Grid-World is most commontly used discrete(离散的) Markov Decision Process(MDP, 马尔科夫决策链) example environment in RL.Agent is located on a two-dimensional grid. Each grid cell represents a state. The agent moves through actions, receives rewards, and enters a new state.

# 2.Establish the key components of Grid - World (the five elements of MDP)

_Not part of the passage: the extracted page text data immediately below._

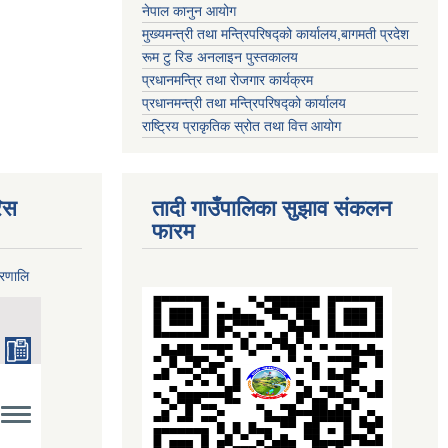
नेपाल कानुन आयोग
मुख्यमन्त्री तथा मन्त्रिपरिषद्को कार्यालय,बागमती प्रदेश
रूम टु रिड अनलाइन पुस्तकालय
प्रधानमन्त्रि तथा रोजगार कार्यक्रम
प्रधानमन्त्री तथा मन्त्रिपरिषद्को कार्यालय
राष्ट्रिय प्राकृतिक स्रोत तथा वित्त आयोग
िस
तादी गाउँपालिका सुझाव संकलन
फारम
्रणालि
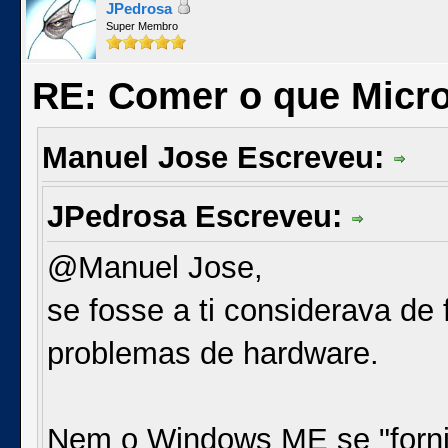
JPedrosa
Super Membro
RE: Comer o que Micro
Manuel Jose Escreveu:
JPedrosa Escreveu:
@Manuel Jose,
se fosse a ti considerava de 
problemas de hardware.
Nem o Windows ME se "forni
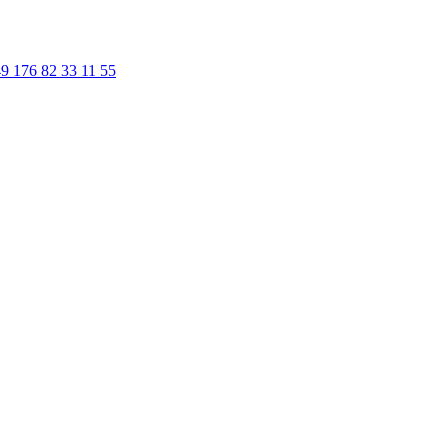
9 176 82 33 11 55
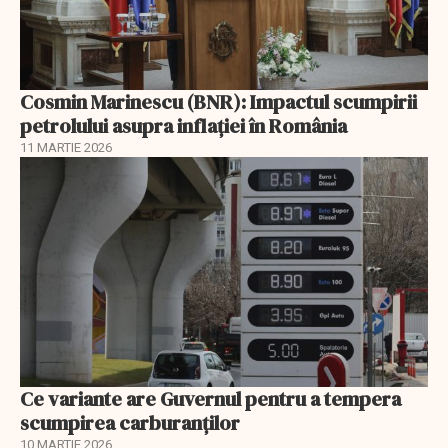
Cosmin Marinescu (BNR): Impactul scumpirii
petrolului asupra inflaţiei în România
11 MARTIE 2026
Ce variante are Guvernul pentru a tempera
scumpirea carburanților
10 MARTIE 2026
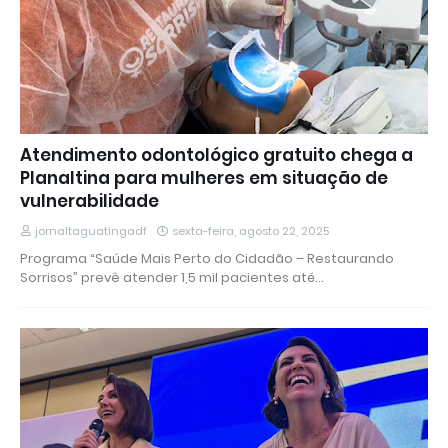
Atendimento odontológico gratuito chega a
Planaltina para mulheres em situação de
vulnerabilidade
jornaltaguatingadf
sexta-feira, agosto 22, 2025
Programa “Saúde Mais Perto do Cidadão – Restaurando
Sorrisos” prevê atender 1,5 mil pacientes até…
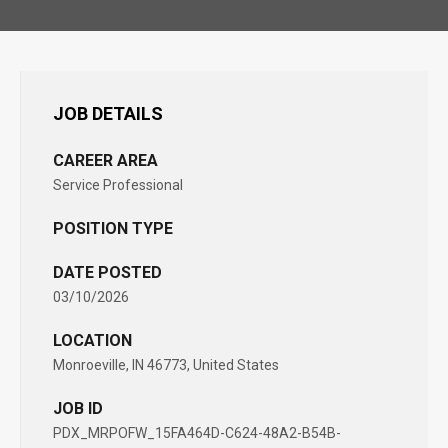
JOB DETAILS
CAREER AREA
Service Professional
POSITION TYPE
DATE POSTED
03/10/2026
LOCATION
Monroeville, IN 46773, United States
JOB ID
PDX_MRPOFW_15FA464D-C624-48A2-B54B-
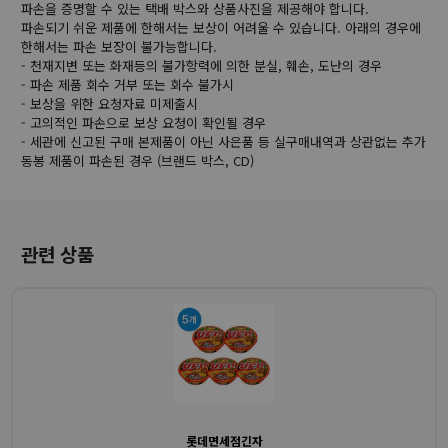
파손을 증명할 수 있는 택배 박스와 상품사진을 제공해야 합니다.
파손되기 쉬운 제품에 한해서는 보상이 어려울 수 있습니다. 아래의 경우에
한해서는 파손 보장이 불가능합니다.
- 천재지변 또는 화재등의 불가항력에 의한 분실, 훼손, 도난의 경우
- 파손 제품 회수 거부 또는 회수 불가시
- 보상을 위한 요청자료 미제출시
- 고의적인 파손으로 보상 요청이 확인될 경우
- 세관에 신고된 구매 본제품이 아닌 사은품 등 실구매내역과 상관없는 추가
동봉 제품이 파손된 경우 (브랜드 박스, CD)
관련 상품
롯데면세점긴자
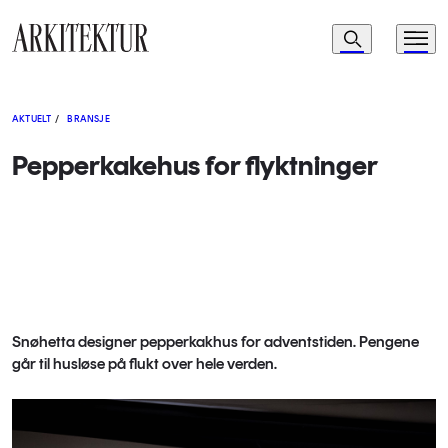
Navigasjon
Søk
Meny
Til startsiden
AKTUELT
/
BRANSJE
Pepperkakehus for flyktninger
Snøhetta designer pepperkakhus for adventstiden. Pengene
går til husløse på flukt over hele verden.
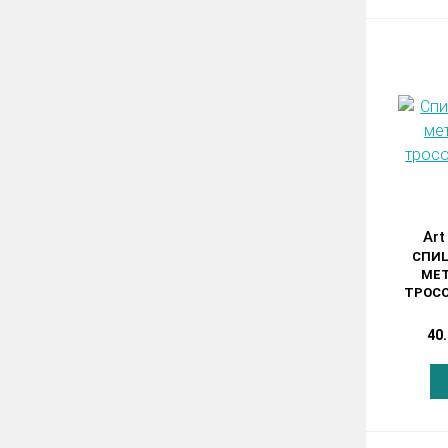
Art
СПИЦ
МЕ
ТРОСО
40.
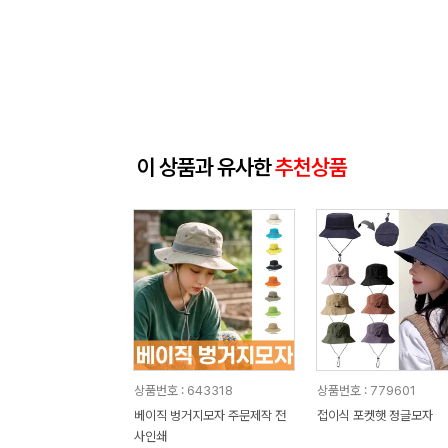
이 상품과 유사한
추천상품
상품번호 : 643318
상품번호 : 779601
베이직 벙거지모자 주문제작 전
접이식 포켓햇 정글모자
사인쇄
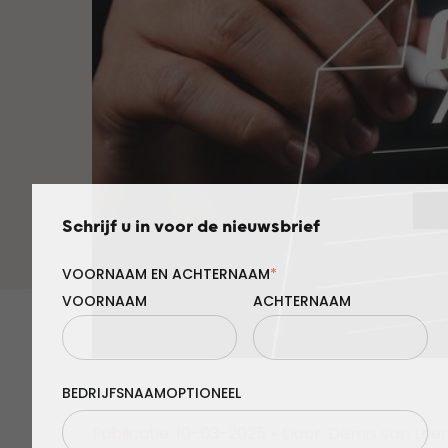
Schrijf u in voor de nieuwsbrief
VOORNAAM EN ACHTERNAAM
*
VOORNAAM
ACHTERNAAM
BEDRIJFSNAAM
Publicatie: 10-03-2025
•
Door: Demis van Loe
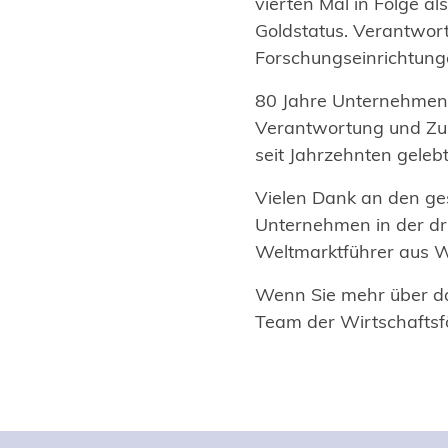
vierten Mal in Folge 
Goldstatus. Verantwort
Forschungseinrichtungen
80 Jahre Unternehmensg
Verantwortung und Zuk
seit Jahrzehnten geleb
Vielen Dank an den ges
Unternehmen in der dri
Weltmarktführer aus Wu
Wenn Sie mehr über d
Team der Wirtschaftsf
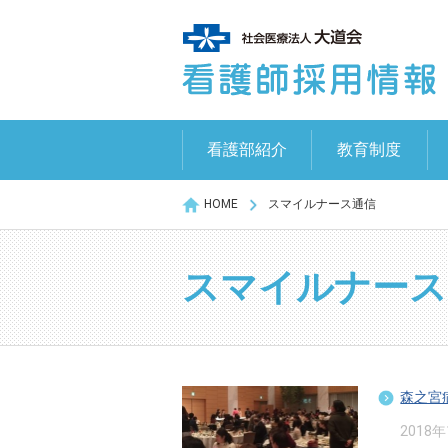
看護部紹介
教育制度
HOME
スマイルナース通信
スマイルナース
森之宮
2018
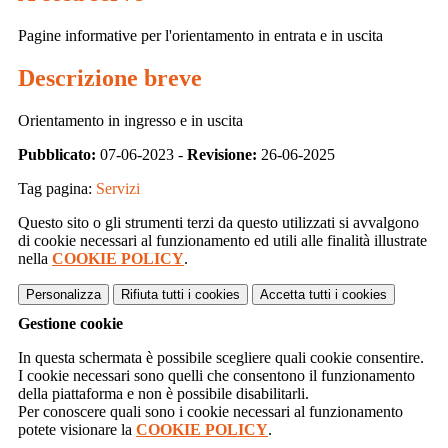
Pagine informative per l'orientamento in entrata e in uscita
Descrizione breve
Orientamento in ingresso e in uscita
Pubblicato:
07-06-2023 -
Revisione:
26-06-2025
Tag pagina:
Servizi
Questo sito o gli strumenti terzi da questo utilizzati si avvalgono
di cookie necessari al funzionamento ed utili alle finalità illustrate
nella
COOKIE POLICY
.
Personalizza
Rifiuta tutti
i cookies
Accetta tutti
i cookies
Gestione cookie
In questa schermata è possibile scegliere quali cookie consentire.
I cookie necessari sono quelli che consentono il funzionamento
della piattaforma e non è possibile disabilitarli.
Per conoscere quali sono i cookie necessari al funzionamento
potete visionare la
COOKIE POLICY
.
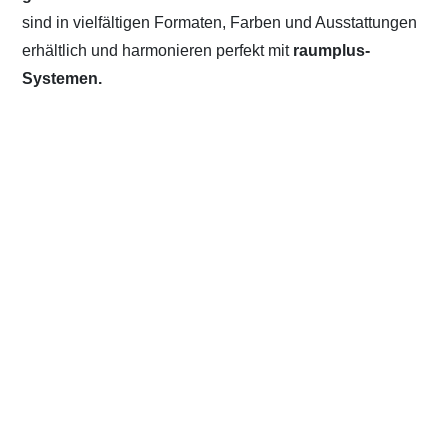
sind in vielfältigen Formaten, Farben und Ausstattungen
erhältlich und harmonieren perfekt mit
raumplus-
Systemen.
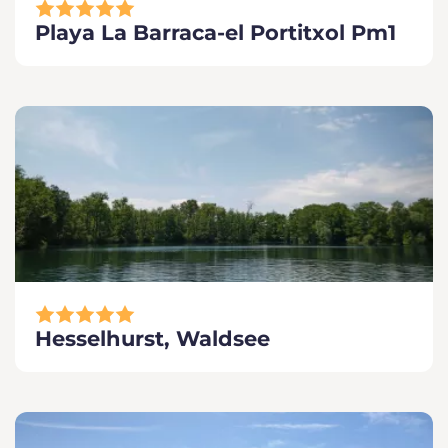
Playa La Barraca-el Portitxol Pm1
Hesselhurst, Waldsee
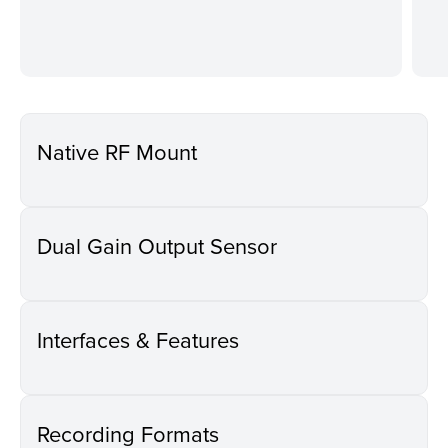
Native RF Mount
Dual Gain Output Sensor
Interfaces & Features
Recording Formats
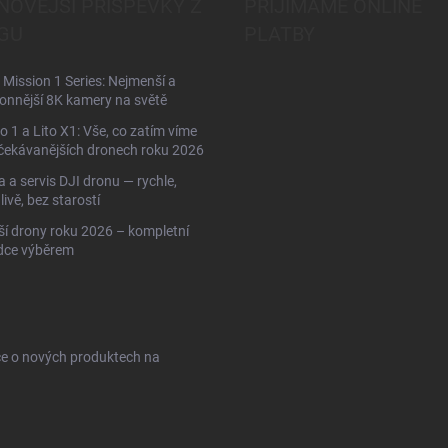
NOVĚJŠÍ PŘÍSPĚVKY Z
PŘIJÍMÁME ONLINE
GU
PLATBY
Mission 1 Series: Nejmenší a
onnější 8K kamery na světě
to 1 a Lito X1: Vše, co zatím víme
čekávanějších dronech roku 2026
 a servis DJI dronu — rychle,
livě, bez starostí
ší drony roku 2026 – kompletní
dce výběrem
ce o nových produktech na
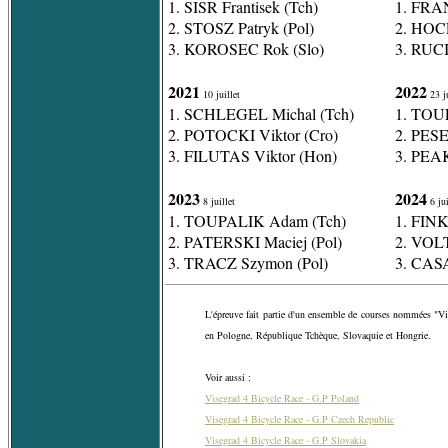
1. SISR Frantisek (Tch)
1. FRA
2. STOSZ Patryk (Pol)
2. HOCE
3. KOROSEC Rok (Slo)
3. RUCI
2021
2022
10 juillet
23 ju
1. SCHLEGEL Michal (Tch)
1. TOU
2. POTOCKI Viktor (Cro)
2. PESE
3. FILUTAS Viktor (Hon)
3. PEA
2023
2024
8 juillet
6 jui
1. TOUPALIK Adam (Tch)
1. FINK
2. PATERSKI Maciej (Pol)
2. VOLT
3. TRACZ Szymon (Pol)
3. CASA
L'épreuve fait partie d'un ensemble de courses nommées "Vi
en Pologne, République Tchèque, Slovaquie et Hongrie.
Voir aussi :
Visegrad 4 Bicycle Race - G.P Poland
Visegrad 4 Bicycle Race - G.P Czech Republic
Visegrad 4 Bicycle Race - G.P Slovakia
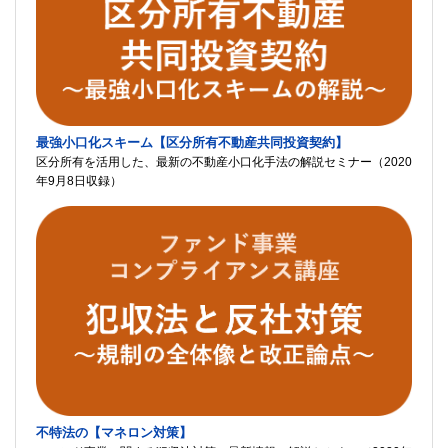
最強小口化スキーム【区分所有不動産共同投資契約】
区分所有を活用した、最新の不動産小口化手法の解説セミナー（2020
年9月8日収録）
不特法の【マネロン対策】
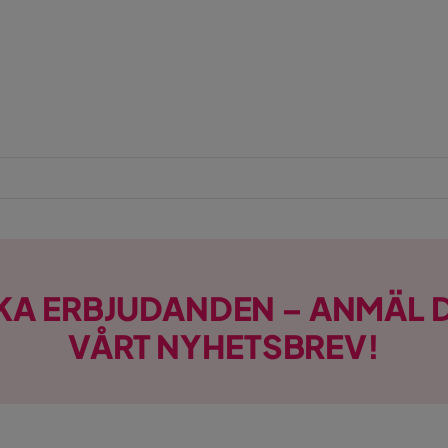
KA ERBJUDANDEN – ANMÄL D
VÅRT NYHETSBREV!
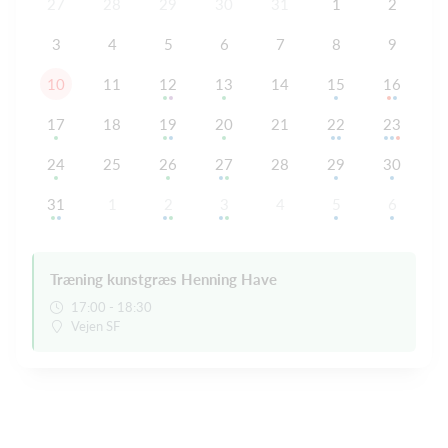
27
28
29
30
31
1
2
3
4
5
6
7
8
9
10
11
12
13
14
15
16
17
18
19
20
21
22
23
24
25
26
27
28
29
30
31
1
2
3
4
5
6
Træning kunstgræs Henning Have
17:00 - 18:30
Vejen SF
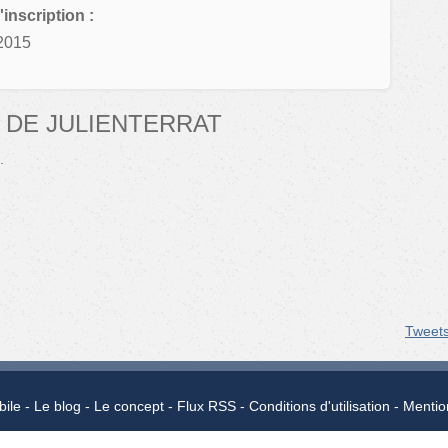
'inscription :
2015
 DE JULIENTERRAT
.
Tweet
bile
Le blog
Le concept
Flux RSS
Conditions d'utilisation
Mentio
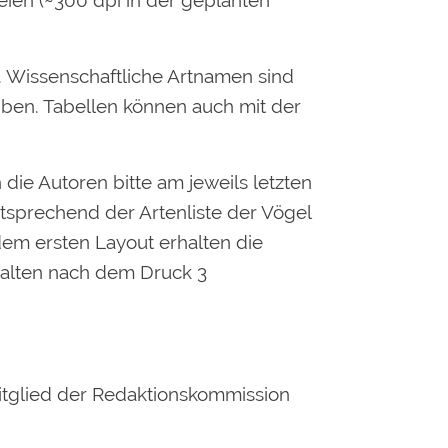
eien (~300 dpi in der geplanten
. Wissenschaftliche Artnamen sind
eiben. Tabellen können auch mit der
 die Autoren bitte am jeweils letzten
tsprechend der Artenliste der Vögel
em ersten Layout erhalten die
rhalten nach dem Druck 3
tglied der Redaktionskommission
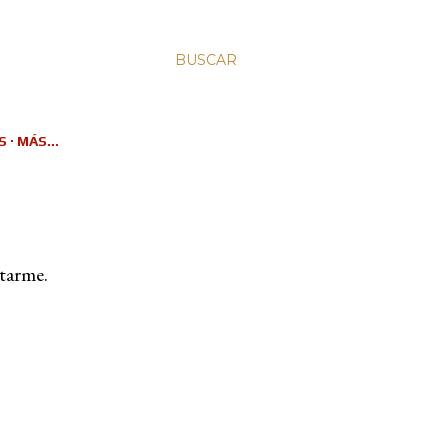
BUSCAR
S
MÁS…
ctarme.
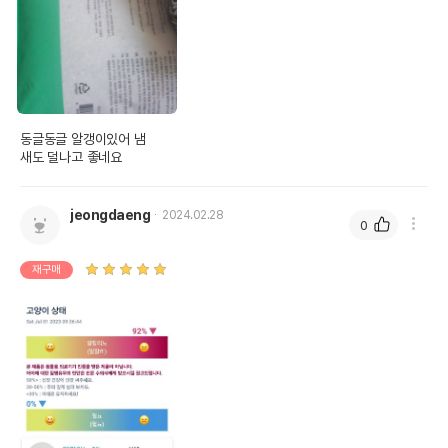
동글동글 알갱이있어 냄

새도 덜나고 좋네요
jeongdaeng
2024.02.28
0
재구매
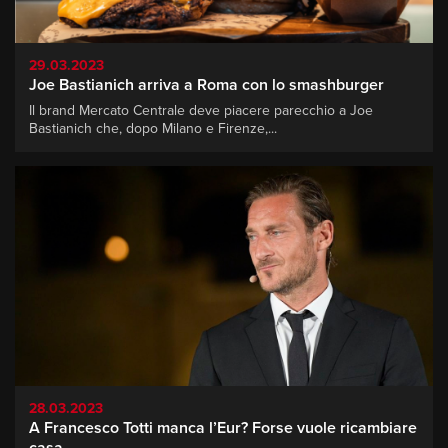
29.03.2023
Joe Bastianich arriva a Roma con lo smashburger
Il brand Mercato Centrale deve piacere parecchio a Joe
Bastianich che, dopo Milano e Firenze,...
28.03.2023
A Francesco Totti manca l’Eur? Forse vuole ricambiare
casa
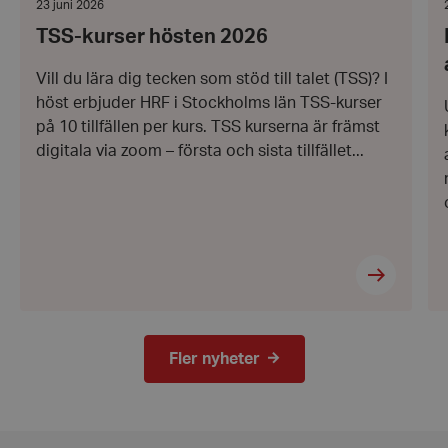
Datum:
23 juni 2026
Leverantör
/
23
Namn
Domän
TSS-kurser hösten 2026
juni
j
2026
hrf-popup-closed-*
hrf.se
Vill du lära dig tecken som stöd till talet (TSS)? I
höst erbjuder HRF i Stockholms län TSS-kurser
på 10 tillfällen per kurs. TSS kurserna är främst
digitala via zoom – första och sista tillfället...
wordpress_test_cookie
Automattic
Inc.
hrf.se
Google
Privacy Policy
PHPSESSID
PHP.net
hrf.se
Fler nyheter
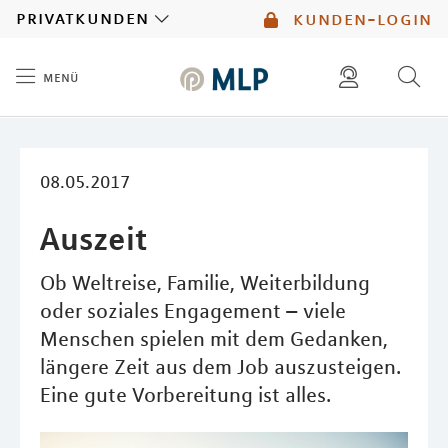
MLP
privatkunden
kunden-login
menü
Inhalt
diese website durchsuchen
mlp berater finden
08.05.2017
Auszeit
Ob Weltreise, Familie, Weiterbildung
oder soziales Engagement – viele
Menschen spielen mit dem Gedanken,
längere Zeit aus dem Job auszusteigen.
Eine gute Vorbereitung ist alles.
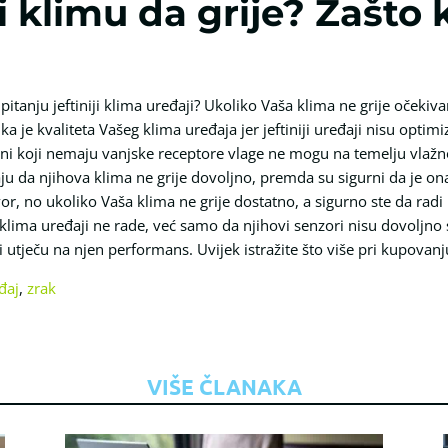
 klimu da grije? Zašto 
 pitanju jeftiniji klima uređaji? Ukoliko Vaša klima ne grije oček
ka je kvaliteta Vašeg klima uređaja jer jeftiniji uređaji nisu optimi
oni koji nemaju vanjske receptore vlage ne mogu na temelju vlažnos
ju da njihova klima ne grije dovoljno, premda su sigurni da je on
r, no ukoliko Vaša klima ne grije dostatno, a sigurno ste da radi i
ji klima uređaji ne rade, već samo da njihovi senzori nisu dovoljn
 utječu na njen performans. Uvijek istražite što više pri kupovan
đaj
,
zrak
VIŠE ČLANAKA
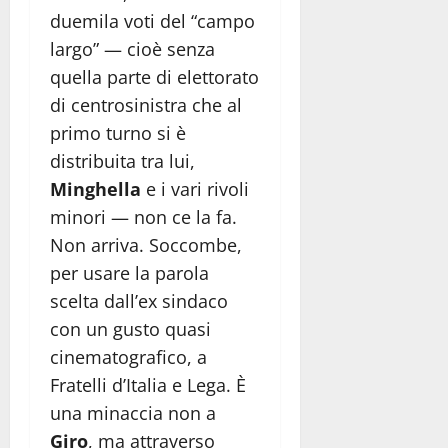
duemila voti del “campo
largo” — cioè senza
quella parte di elettorato
di centrosinistra che al
primo turno si è
distribuita tra lui,
Minghella
e i vari rivoli
minori — non ce la fa.
Non arriva. Soccombe,
per usare la parola
scelta dall’ex sindaco
con un gusto quasi
cinematografico, a
Fratelli d’Italia e Lega. È
una minaccia non a
Giro
, ma attraverso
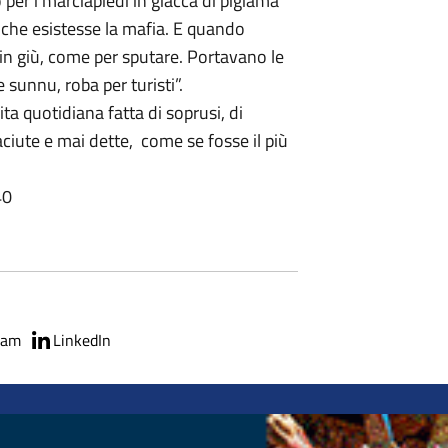
 per i marciapiedi in giacca di pigiama
o che esistesse la mafia. E quando
in giù, come per sputare. Portavano le
 sunnu, roba per turisti”.
ita quotidiana fatta di soprusi, di
 taciute e mai dette, come se fosse il più
40
ram
LinkedIn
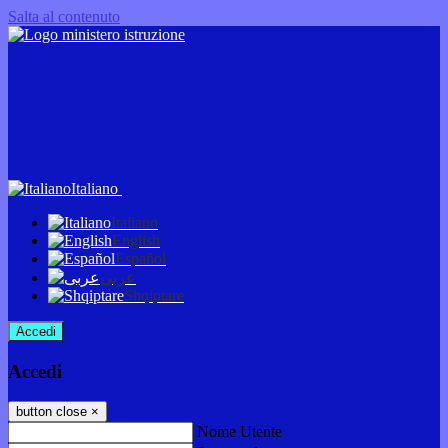
Salta al contenuto
Italiano
Italiano
English
Español
عربى
Shqiptare
Accedi
Accedi
button close
×
Nome Utente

## 2.1 State set $\mathbb{S}$

Number all the grid positions:

for a grid of $ m \times n $ :

$$
\mathbb{S} = {(i,j) | i=1...m, j=1...n}
$$

## 2.2 Action set $\mathbb{A}$

Usually, five actions are used.

the code is :
```python
self.actions = ['up', 'right', 'down', 'left', 'stay']

    # -------- 处理动作移动 --------
    if action == 'a1' or action == 'up':
        next_state = (max(i - 1, 1), j)
    elif action == 'a2' or action == 'right':
        next_state = (i, min(j + 1, self.cols))
    elif action == 'a3' or action == 'down':
        next_state = (min(i + 1, self.rows), j)
    elif action == 'a4' or action == 'left':
        next_state = (i, max(j - 1, 1))
    elif action == 'a5' or action == 'stay':
        next_state = self.state
    else:
        raise ValueError("Invalid action")
```

In [3]:
import numpy as np

class GridWorld():
    """网格世界环境
    坐标定义：
    (1,1)----->(1,n)
    |
    |
    v
    (m,1)----->(m,n)

    使用示例：
    env = GridWorld(
        rows=3, 
        cols=3, 
        start_state=(1,1), 
        terminal_states={(3,3)}, 
        rewards={(3,3): 10, (2,2): -5})
    """
    
    def __init__(
        self, 
        rows,
        cols, 
        start_state, 
        forbidden_states, 
        target_state
    ):
        """
        rows, cols: 网格大小
        start_state: 初始状态 (i,j)
        forbidden_states: 禁止状态的集合 { (i,j), ... }
        target_state: 目标状态 (i,j)
        """
        self.rows = rows
        self.cols = cols
        self.actions = ['up', 'right', 'down', 'left', 'stay']
        self.start_state = start_state
        self.forbidden_states = forbidden_states
        self.target_state = target_state
        self.state = start_state

    def reset(self):
        """
        重置环境到初始状态
        """
        self.state = self.start_state
        return self.state

    def take_action_to_next_state_and_reward(self, action):
        """
        action ∈ {a1:up, a2:right, a3:down, a4:left, a5:stay}
        返回：next_state, reward, done
        """
        if self.state in self.terminal_states:
            return self.state, 0, True

        i, j = self.state

        # -------- 处理动作移动 --------
        if action == 'a1' or action == 'up':
            next_state = (max(i - 1, 1), j)
        elif action == 'a2' or action == 'right':
            next_state = (i, min(j + 1, self.cols))
        elif action == 'a3' or action == 'down':
            next_state = (min(i + 1, self.rows), j)
        elif action == 'a4' or action == 'left':
            next_state = (i, max(j - 1, 1))
        elif action == 'a5' or action == 'stay':
            next_state = self.state
        else:
            raise ValueError("Invalid action")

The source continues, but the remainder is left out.